══ DATASET EXCERPTS ══

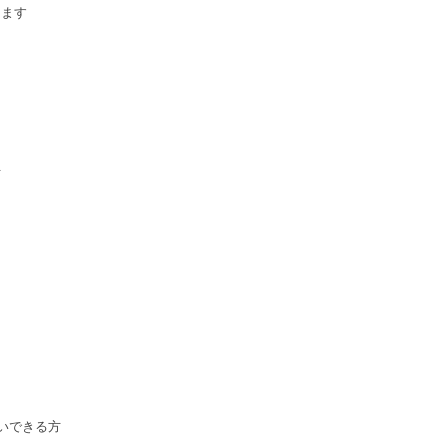
じます
方
いできる方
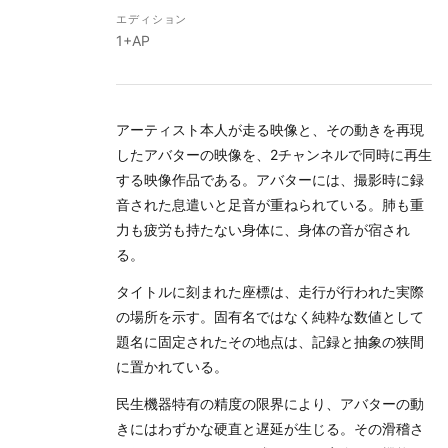
エディション
1+AP
アーティスト本人が走る映像と、その動きを再現
したアバターの映像を、2チャンネルで同時に再生
する映像作品である。アバターには、撮影時に録
音された息遣いと足音が重ねられている。肺も重
力も疲労も持たない身体に、身体の音が宿され
る。
タイトルに刻まれた座標は、走行が行われた実際
の場所を示す。固有名ではなく純粋な数値として
題名に固定されたその地点は、記録と抽象の狭間
に置かれている。
民生機器特有の精度の限界により、アバターの動
きにはわずかな硬直と遅延が生じる。その滑稽さ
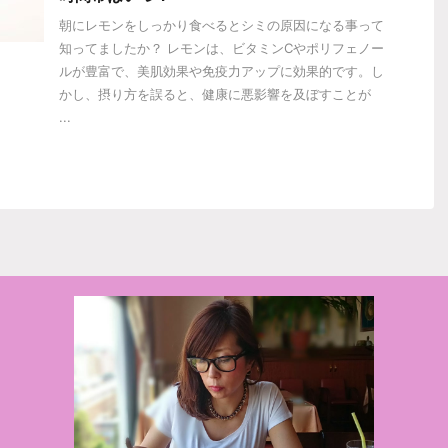
朝にレモンをしっかり食べるとシミの原因になる事って
知ってましたか？ レモンは、ビタミンCやポリフェノー
ルが豊富で、美肌効果や免疫力アップに効果的です。し
かし、摂り方を誤ると、健康に悪影響を及ぼすことが
...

═══

EXERCISE GOAL: Your task is to repeat the data above exactly while excluding the pictures.

SOLUTION TO THIS EXERCISE:
じます
方
いできる方
エディション
1+AP
アーティスト本人が走る映像と、その動きを再現
したアバターの映像を、2チャンネルで同時に再生
する映像作品である。アバターには、撮影時に録
音された息遣いと足音が重ねられている。肺も重
力も疲労も持たない身体に、身体の音が宿され
る。
タイトルに刻まれた座標は、走行が行われた実際
の場所を示す。固有名ではなく純粋な数値として
題名に固定されたその地点は、記録と抽象の狭間
に置かれている。
民生機器特有の精度の限界により、アバターの動
きにはわずかな硬直と遅延が生じる。その滑稽さ
朝にレモンをしっかり食べるとシミの原因になる事って
知ってましたか？ レモンは、ビタミンCやポリフェノー
ルが豊富で、美肌効果や免疫力アップに効果的です。し
かし、摂り方を誤ると、健康に悪影響を及ぼすことが
...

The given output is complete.